Pikpa è il primo campo profughi di Lesbo e nasce quattro anni fa. All’epoca l’emergenza degli sbarchi sull’isola era di tutt’altra entità e le istituzioni greche prestavano molta meno attenzione alla sua gestione.
Gli abitanti di Lesbo, molti dei quali discendenti da famiglie rifugiatesi sull’isola durante la guerra greco-turca, avevano ben impresso nella memoria collettiva il significato di parole come “fuga” e “salvezza”, e decisero di auto organizzarsi per garantire una degna accoglienza e chi sbarcava sull’isola.
Pikpa nasce sulle spoglie di un vecchio villaggio vacanze abbandonato su iniziativa di un pugno di volontari locali che da subito hanno ricevuto il permesso dal comune per il riciclo dello spazio e l’avvio delle attività.
All’interno del campo tutto il personale è composto da volontari, a parte poche figure chiave come dottori, psicologi o assistenti sociali, che sono assunti regolarmente e fungono da coordinatori del campo.
Al giorno d’oggi Pikpa è il campo d’accoglienza più ambito da chi sbarca sull’isola, ciò è dovuto alla sua gestione inclusiva in ogni attività e alla qualità dei servizi messi a disposizione.

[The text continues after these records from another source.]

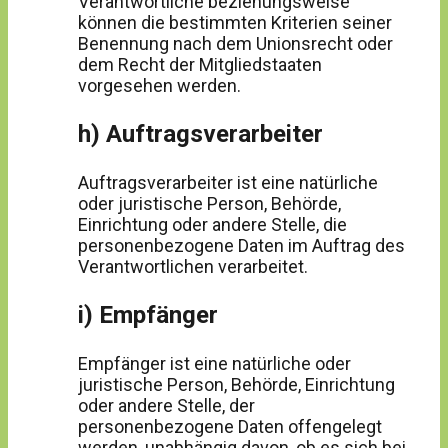
Verantwortliche beziehungsweise
können die bestimmten Kriterien seiner
Benennung nach dem Unionsrecht oder
dem Recht der Mitgliedstaaten
vorgesehen werden.
h) Auftragsverarbeiter
Auftragsverarbeiter ist eine natürliche
oder juristische Person, Behörde,
Einrichtung oder andere Stelle, die
personenbezogene Daten im Auftrag des
Verantwortlichen verarbeitet.
i) Empfänger
Empfänger ist eine natürliche oder
juristische Person, Behörde, Einrichtung
oder andere Stelle, der
personenbezogene Daten offengelegt
werden, unabhängig davon, ob es sich bei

Si calcola che in Grecia i tempi per il procedimento e le verifiche della richiesta d’asilo durino tra i sei e gli otto mesi. Quasi tutti, ad eccezione delle persone con problemi di salute gravi o situazioni particolarmente delicate, vengono scortati nel campo profughi di Moria dove attenderanno l’esito dei procedimenti burocratici. Da Moria, campo composto per la maggior parte da uomini partiti autonomamente come avanscoperta che puntano poi ad un futuro ricongiungimento familiare, i casi più delicati vengono trasportati nel campo di Pikpa. Nel campo abbiamo incontrato casi diversissimi tra loro: da gente ferita durante il viaggio a persone affette da distrofia muscolare, da ragazzi con necessità di dialisi giornaliera a madri sole con più di quattro figli.
Il campo è un rifugio per chi non ha i mezzi o le forze per poter sopravvivere nella precaria situazione in cui vessano i rifugiati nel resto dell’isola.
«Questo è di gran lunga il miglior campo di Lesbo, forse della Grecia intera!» afferma Yussef, malinese scappato dalla suo paese in seguito agli scontri tra jihadisti e forze governative.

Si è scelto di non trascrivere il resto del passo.